DeepPhotoEnhancer is often used to adjust the white balance. The algorithm automatically detects the image parameters and makes the necessary white balance adjustments to make the colors look more natural and consistent with the composition.
Restoration of old photos is now also performed with the help of artificial intelligence and self-trained neural networks. Trained neural networks and algorithms can be considered professional restorers working with old paintings.
Specialists know what the original work looked like. They understand what reagents can be applied to avoid harming the material and in what sequence they need to act to restore colors and texture so that the image takes its former appearance.
AI algorithms, in turn, scale the image to the pixel and, at each individual point, perform restoration and improvement. This approach preserves all the fine details of the old photos, and the quality, clarity, and contrast becomes much better.
Another obvious and actively used property of trained networks is transforming black-and-white photos into color ones. Algorithms such as DeOldify and Colorful Image Colorization detect the real colors in old photos, and with the help of subtle adjustments, it is possible to restore the old image historically accurately. These algorithms are used by historians and film enthusiasts to turn classic film and retro photos into color.

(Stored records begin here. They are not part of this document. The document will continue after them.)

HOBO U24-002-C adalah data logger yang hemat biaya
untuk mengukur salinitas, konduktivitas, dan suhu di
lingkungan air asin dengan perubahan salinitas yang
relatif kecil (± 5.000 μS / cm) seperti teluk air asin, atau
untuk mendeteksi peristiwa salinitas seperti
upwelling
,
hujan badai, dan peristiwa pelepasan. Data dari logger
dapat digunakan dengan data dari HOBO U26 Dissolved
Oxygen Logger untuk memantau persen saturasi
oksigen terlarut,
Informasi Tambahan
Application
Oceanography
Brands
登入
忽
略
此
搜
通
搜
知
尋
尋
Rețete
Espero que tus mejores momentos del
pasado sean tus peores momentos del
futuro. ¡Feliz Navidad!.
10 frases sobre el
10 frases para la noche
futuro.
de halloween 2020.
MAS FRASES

AI for Creative Image Processing
Artificial intelligence helps create unique creative parodies or reproduce artists’ styles through algorithms. Neural Style Transfer is most often used for these tasks. This algorithm can manipulate the original image and create another one based on the specified parameters.

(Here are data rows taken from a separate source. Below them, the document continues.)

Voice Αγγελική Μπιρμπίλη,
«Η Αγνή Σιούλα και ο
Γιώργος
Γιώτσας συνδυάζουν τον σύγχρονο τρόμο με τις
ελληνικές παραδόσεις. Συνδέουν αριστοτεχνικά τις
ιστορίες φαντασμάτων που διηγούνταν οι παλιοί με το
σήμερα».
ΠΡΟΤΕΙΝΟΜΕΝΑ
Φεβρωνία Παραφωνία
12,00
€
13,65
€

For example, you can ask the program to draw a picture of the Mona Lisa in the style of Andy Warhol or create an 8-bit pixel image from a battle picture.
In addition, many online services and image-processing programs have introduced the function of generating new images. Artificial intelligence, based on only text descriptions, creates realistic pictures that never existed. Examples of such algorithms include BigGAN and StyleGAN, which can generate images of people, animals, and objects.
Pros and Cons of Using AI for Image Processing
The benefits of using artificial intelligence for photo processing are obvious, such as automating routine tasks or simplifying the processing of finished images. For example, AI algorithms can automatically correct exposure and white balance errors, making images look more professional and attractive.
At the same time, if we talk about the creative use of AI, there are many ethical problems related to copyright and estimation of the cost of the artist’s work.
Conclusion
AI for image processing has opened many doors for artists, photographers, and designers. Photo processing has become easier, and many processes have been optimized.
At the same time, AI algorithms are still not completely accurate, and it is necessary to adjust the programs’ work, which means that human involvement in the process is still at a high level.